The three SOH estimators explained in Section 3 are implemented using an artificial neural network (ANN). For SOHEST#1, there are two input features that are Re {Zft} and Img {Zft} values at the transition frequency obtained from the impedance Nyquist plot. For SOHEST#2, although many low-frequency points can be used as input features for the estimator based on the correlation analysis in the previous section, only the frequency points at which the impedance magnitude has the three largest absolute correlation coefficients are chosen as input features. This is to simplify the estimation model and to reduce its computational burden. Following the same intuition for SOHEST#3, the impedance phase values of the three strongest correlations with SOH value are utilized to train and test SOHEST#3.
Because the input features have different scales, the input data should be standardized, which can be applied as in (7):
x = x µ σ
where x′ represents the standardized data point, x is the original data point, µ is the input data mean, and σ is the input data standard deviation.

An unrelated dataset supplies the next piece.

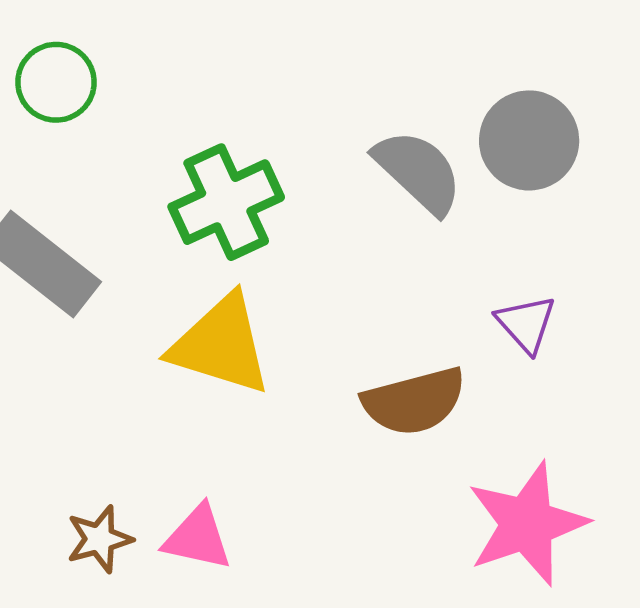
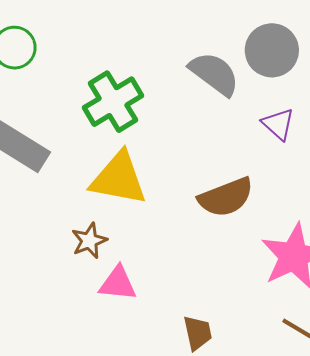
purple triangle: (526, 324) -> (278, 124), moved
brown star: (99, 539) -> (89, 241), moved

After normalizing the input features, the training dataset is split into k-fold cross-validation sets. The k-fold cross-validation [51] is utilized to guide the SOH estimation models’ training and can be utilized as follows: for each fold of the training dataset, the model is trained on a part of the fold data points and tested/validated on the remainder of the fold data points. This process is repeated k times (i.e., k folds). For every fold, the validation error (the mean square error or “MSE”) is recorded, and if the average validation error of all training sessions is less than a pre-specified threshold, then the training process is considered complete, and the model becomes ready to be tested on the testing dataset that the model has never seen before. If the average validation error is not below the pre-specified threshold, the neural network hyperparameters need to be changed (e.g., changing the number of neurons in the hidden layer) until the average validation error becomes smaller than the pre-specified threshold. In this paper, the threshold for the average validation error is set to be 125 Coulombs (C), which is equivalent to ~0.035 Ah (125 C × 1 h/3600 s). This is equivalent to an SOH estimation error of 1.0% (0.035 Ah/3.5 Ah = 1.0%). The training dataset for each estimator is split into 10 folds (k = 10). Based on the k-fold cross-validation analysis, a three-layer ANN is utilized (input layer, hidden layer, and output layer) for the three SOH estimators. SOHEST#1 utilizes an input layer of two neurons (SOHEST#1 utilizes two features that are Re {Zft} and Img {Zft}) and a hidden layer of eight neurons. SOHEST#2 utilizes an input layer of three neurons (SOHEST#2 utilizes three impedance magnitude values) and a hidden layer of twelve neurons. SOHEST#3 utilizes an input layer of three neurons (SOHEST#3 utilizes three impedance phase values) and a hidden layer of nine neurons. For all SOH estimators in this paper, one neuron is utilized in the output layer to give the estimated SOH value.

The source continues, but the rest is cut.